What does a nearly six-century-old private school that charges $54,000 a year in tuition do when confronted with start-ups with bright ideas about how education should work? If you’re Eton College, alma mater to much of the British establishment including the serving prime minister and the mayor of London, you work with them. 

Along with Oxford University’s Said Business School, Eton College—a high school for boys between the ages of 13 and 18—has partnered with Emerge Venture Lab, a London-based accelerator, to support educational technology, or “edetch,” start-ups. The first cohort of six start-ups will start the program in London with a party on Jan. 17. Eton will not provide financial support or take equity (though it does not rule that out), but its teachers will help guide the start-ups in the program and may also try the new products with their students. “It’s quite easy for the technology to dominate and the way we’re interested in getting involved is to make sure there is a pedagogical influence as well,” Eton’s Serena Hedley-Dent told Quartz.
Behind this ancient institution’s embrace of the modern is an intense awareness that things are about to change, and dramatically. “Nobody knows for sure where this business is going to be in five to ten years’ time. It would be very foolish of us to bury our heads in the sand and assume that education in schools will carry on in the traditional way,” says Percy Harrison, head of information technology at Eton and executive director of the newly-formed Eton Online Ventures.
Eton College

Two trends are driving the change. The first is that old culprit—mobile devices such as tablets. If students are used to interacting with information on tablets at home, it seems strange to them to not use one at school. But schools and universities need to figure out how best to use them. The second trend is more structural: While education is often seen as the process of teaching children facts and skills, another important aspect is learning to grow up and dealing with life’s ups and downs. Harrison says that is the most important aspect of what Eton does, but one that existing education technology companies have not focused on. That is the area the school is interested in promoting.
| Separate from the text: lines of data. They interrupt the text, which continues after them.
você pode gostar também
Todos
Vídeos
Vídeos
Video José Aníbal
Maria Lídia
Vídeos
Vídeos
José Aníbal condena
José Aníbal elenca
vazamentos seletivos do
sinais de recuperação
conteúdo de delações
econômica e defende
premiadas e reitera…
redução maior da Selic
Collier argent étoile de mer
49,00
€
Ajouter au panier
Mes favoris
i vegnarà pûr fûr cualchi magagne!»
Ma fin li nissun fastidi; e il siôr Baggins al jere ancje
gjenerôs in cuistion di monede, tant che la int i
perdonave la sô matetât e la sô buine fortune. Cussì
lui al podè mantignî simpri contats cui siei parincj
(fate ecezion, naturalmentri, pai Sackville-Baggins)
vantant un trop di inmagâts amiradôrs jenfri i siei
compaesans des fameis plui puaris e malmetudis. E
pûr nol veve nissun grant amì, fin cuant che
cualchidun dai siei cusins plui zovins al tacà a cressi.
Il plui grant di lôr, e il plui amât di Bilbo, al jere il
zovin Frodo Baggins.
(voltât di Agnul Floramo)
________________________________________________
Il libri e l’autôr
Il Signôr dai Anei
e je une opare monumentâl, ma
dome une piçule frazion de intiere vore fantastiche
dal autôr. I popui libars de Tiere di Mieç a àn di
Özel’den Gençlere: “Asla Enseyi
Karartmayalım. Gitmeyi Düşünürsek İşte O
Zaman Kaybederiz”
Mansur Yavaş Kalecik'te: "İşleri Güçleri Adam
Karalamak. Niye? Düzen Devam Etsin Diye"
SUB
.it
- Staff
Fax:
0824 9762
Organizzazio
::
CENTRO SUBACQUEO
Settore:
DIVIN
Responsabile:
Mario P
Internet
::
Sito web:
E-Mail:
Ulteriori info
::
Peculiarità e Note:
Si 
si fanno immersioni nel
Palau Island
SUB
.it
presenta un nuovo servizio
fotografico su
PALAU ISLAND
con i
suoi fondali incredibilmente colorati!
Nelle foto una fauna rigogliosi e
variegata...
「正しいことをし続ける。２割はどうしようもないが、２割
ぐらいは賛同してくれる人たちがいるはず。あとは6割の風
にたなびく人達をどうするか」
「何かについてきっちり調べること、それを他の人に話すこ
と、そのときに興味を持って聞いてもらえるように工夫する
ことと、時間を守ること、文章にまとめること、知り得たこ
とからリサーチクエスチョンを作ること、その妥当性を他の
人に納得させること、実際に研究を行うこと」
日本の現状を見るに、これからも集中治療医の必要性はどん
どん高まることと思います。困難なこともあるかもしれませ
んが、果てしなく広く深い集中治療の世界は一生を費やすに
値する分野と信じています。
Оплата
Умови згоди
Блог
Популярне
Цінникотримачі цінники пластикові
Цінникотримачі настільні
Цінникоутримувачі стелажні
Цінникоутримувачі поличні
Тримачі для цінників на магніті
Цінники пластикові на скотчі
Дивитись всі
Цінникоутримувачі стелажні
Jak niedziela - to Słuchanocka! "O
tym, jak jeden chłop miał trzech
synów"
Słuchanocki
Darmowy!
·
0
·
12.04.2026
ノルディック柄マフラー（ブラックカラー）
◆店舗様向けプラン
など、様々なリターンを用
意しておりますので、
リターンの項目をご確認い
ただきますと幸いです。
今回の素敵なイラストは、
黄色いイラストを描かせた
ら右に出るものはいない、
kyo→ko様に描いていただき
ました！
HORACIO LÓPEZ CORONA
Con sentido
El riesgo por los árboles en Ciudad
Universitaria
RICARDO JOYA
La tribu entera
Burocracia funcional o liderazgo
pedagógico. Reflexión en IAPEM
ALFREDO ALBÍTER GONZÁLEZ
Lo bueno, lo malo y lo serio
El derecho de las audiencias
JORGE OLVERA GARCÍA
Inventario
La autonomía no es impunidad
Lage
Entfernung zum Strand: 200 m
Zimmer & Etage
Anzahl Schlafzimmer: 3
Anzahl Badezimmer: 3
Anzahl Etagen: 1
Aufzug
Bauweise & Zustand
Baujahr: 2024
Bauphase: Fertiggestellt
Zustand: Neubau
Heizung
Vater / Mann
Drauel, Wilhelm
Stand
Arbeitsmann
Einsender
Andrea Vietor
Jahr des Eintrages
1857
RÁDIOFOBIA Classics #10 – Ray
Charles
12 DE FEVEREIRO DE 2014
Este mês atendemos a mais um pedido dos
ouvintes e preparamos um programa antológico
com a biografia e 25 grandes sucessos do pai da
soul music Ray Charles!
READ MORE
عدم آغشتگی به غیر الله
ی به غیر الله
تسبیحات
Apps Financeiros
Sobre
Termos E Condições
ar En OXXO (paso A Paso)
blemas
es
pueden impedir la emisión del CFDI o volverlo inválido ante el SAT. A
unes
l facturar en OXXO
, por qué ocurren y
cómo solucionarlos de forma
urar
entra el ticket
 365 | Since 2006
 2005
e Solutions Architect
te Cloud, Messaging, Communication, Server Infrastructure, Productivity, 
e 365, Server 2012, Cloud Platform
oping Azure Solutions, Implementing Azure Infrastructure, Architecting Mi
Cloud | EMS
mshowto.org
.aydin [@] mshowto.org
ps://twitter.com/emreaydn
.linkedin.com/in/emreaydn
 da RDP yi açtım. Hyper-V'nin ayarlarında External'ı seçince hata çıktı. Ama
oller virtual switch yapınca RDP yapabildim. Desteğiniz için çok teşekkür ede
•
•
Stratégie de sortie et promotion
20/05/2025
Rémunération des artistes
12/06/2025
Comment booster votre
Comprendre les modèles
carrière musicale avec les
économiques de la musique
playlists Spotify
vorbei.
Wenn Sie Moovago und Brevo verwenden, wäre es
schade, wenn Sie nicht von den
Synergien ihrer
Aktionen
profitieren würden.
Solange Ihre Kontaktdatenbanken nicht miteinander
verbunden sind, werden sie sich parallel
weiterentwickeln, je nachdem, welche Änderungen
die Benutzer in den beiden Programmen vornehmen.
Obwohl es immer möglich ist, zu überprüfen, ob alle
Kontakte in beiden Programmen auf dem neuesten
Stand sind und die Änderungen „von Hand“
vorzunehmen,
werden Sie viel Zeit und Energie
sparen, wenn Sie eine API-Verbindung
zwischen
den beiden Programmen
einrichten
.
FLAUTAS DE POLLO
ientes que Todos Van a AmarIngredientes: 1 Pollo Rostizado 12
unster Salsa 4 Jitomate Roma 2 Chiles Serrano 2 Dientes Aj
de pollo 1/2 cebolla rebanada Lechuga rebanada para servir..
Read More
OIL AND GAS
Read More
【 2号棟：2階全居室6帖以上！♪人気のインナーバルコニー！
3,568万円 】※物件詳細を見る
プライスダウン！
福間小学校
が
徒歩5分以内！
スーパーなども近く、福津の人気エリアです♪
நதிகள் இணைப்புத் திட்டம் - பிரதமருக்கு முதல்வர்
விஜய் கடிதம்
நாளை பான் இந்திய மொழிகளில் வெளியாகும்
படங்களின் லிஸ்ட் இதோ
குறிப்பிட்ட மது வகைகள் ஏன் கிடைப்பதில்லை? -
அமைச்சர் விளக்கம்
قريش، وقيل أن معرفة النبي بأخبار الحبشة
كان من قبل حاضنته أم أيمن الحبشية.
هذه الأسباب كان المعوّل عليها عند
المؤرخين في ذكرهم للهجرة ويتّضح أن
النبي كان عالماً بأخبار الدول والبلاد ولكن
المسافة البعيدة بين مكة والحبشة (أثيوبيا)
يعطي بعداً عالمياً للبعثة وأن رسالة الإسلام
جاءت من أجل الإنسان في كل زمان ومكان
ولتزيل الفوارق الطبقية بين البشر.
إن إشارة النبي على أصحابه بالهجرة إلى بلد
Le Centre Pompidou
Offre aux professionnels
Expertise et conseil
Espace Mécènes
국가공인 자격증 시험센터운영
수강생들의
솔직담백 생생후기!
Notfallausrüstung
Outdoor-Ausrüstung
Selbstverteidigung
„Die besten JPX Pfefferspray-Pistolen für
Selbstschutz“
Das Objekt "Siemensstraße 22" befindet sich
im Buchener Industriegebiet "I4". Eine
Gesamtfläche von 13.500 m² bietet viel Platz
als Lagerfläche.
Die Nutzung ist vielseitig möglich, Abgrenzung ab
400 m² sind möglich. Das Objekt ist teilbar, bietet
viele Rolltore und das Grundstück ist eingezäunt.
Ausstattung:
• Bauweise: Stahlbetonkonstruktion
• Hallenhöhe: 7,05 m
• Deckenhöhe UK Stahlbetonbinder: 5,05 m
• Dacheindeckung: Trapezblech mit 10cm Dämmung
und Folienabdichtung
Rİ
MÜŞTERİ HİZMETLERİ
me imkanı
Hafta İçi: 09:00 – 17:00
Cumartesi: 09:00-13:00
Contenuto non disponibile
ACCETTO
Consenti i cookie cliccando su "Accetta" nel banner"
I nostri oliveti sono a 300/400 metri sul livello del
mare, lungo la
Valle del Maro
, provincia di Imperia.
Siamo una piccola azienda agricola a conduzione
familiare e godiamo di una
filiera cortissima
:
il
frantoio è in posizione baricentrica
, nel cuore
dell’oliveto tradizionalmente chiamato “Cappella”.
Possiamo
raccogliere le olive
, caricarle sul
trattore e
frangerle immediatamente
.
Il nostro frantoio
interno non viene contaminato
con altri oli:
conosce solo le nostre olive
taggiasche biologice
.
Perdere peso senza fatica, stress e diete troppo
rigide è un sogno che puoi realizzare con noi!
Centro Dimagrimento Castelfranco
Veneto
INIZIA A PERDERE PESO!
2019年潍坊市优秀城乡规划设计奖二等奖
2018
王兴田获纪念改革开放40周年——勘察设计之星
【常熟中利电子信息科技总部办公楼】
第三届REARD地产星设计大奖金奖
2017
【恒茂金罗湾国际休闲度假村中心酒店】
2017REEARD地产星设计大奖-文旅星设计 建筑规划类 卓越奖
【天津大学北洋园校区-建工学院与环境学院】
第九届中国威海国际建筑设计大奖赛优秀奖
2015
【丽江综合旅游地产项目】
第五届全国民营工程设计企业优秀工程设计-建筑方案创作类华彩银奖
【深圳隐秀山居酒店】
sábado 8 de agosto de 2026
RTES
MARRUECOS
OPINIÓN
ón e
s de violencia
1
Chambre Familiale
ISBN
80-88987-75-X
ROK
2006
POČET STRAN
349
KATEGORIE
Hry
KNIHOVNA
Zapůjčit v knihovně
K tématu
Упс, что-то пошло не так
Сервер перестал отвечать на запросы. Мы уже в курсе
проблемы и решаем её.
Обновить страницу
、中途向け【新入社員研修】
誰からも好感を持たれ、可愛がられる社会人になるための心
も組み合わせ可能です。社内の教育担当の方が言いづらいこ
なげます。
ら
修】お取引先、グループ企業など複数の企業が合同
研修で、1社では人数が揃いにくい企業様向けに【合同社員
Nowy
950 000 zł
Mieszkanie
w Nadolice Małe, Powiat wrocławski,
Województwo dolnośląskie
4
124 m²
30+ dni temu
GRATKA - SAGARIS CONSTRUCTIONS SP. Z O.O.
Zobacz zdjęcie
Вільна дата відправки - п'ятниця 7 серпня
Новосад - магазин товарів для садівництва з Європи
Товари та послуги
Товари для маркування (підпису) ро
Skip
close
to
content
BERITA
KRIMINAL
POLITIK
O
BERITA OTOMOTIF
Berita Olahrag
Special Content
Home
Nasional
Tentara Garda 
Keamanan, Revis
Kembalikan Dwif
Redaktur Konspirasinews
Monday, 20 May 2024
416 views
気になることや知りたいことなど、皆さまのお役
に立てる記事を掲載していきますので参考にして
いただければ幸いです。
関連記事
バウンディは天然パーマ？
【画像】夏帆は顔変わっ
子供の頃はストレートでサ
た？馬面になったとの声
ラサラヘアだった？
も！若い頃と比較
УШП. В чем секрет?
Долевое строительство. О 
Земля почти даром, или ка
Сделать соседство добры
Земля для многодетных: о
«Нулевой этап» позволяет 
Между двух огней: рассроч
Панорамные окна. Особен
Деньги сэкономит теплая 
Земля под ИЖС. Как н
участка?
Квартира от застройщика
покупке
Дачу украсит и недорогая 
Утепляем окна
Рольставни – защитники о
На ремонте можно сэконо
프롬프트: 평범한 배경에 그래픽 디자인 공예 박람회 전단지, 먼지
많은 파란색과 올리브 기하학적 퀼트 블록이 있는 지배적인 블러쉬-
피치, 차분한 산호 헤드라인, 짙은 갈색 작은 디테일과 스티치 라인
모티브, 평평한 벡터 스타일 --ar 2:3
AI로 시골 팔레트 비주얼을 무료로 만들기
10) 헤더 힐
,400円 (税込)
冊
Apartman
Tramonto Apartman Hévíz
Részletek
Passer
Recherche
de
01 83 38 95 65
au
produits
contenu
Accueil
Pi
Eton would not reveal the names or nature of the start-ups the program has accepted in advance of a formal announcement on Jan. 17, but Harrison says the products he is most interested in are those that help people work in groups. “The MOOC [online courses] world for example can be a rather lonely one. And if you get stuck how do you get unstuck? So it’s those kinds of features we’re really looking for,” he says.
Education technology is still very much in its infancy, as anybody who has experienced some of the widely-used platforms such as Blackboard can tell you. But it is a rising sector. Mendeley, a London start-up for academic collaboration, was bought last year for £65 million ($1 million) by science and academic publisher Reed Elsevier. Other areas of focus are learning analytics, which give educators the tools to monitor student performance and, the idea is, predict which ones are lagging behind or likely to fail. The way education technology is advancing, however, suggests no reason to believe that the social aspects of education and the skill-acquiring aspects of education need to be in the same place. That is why, says Harrison, ”it’s important to us that if technology is going to play a bigger part, both in the classroom or indeed in replacing the classroom, [that it] drives people towards a good teaching style rather than a bad one.”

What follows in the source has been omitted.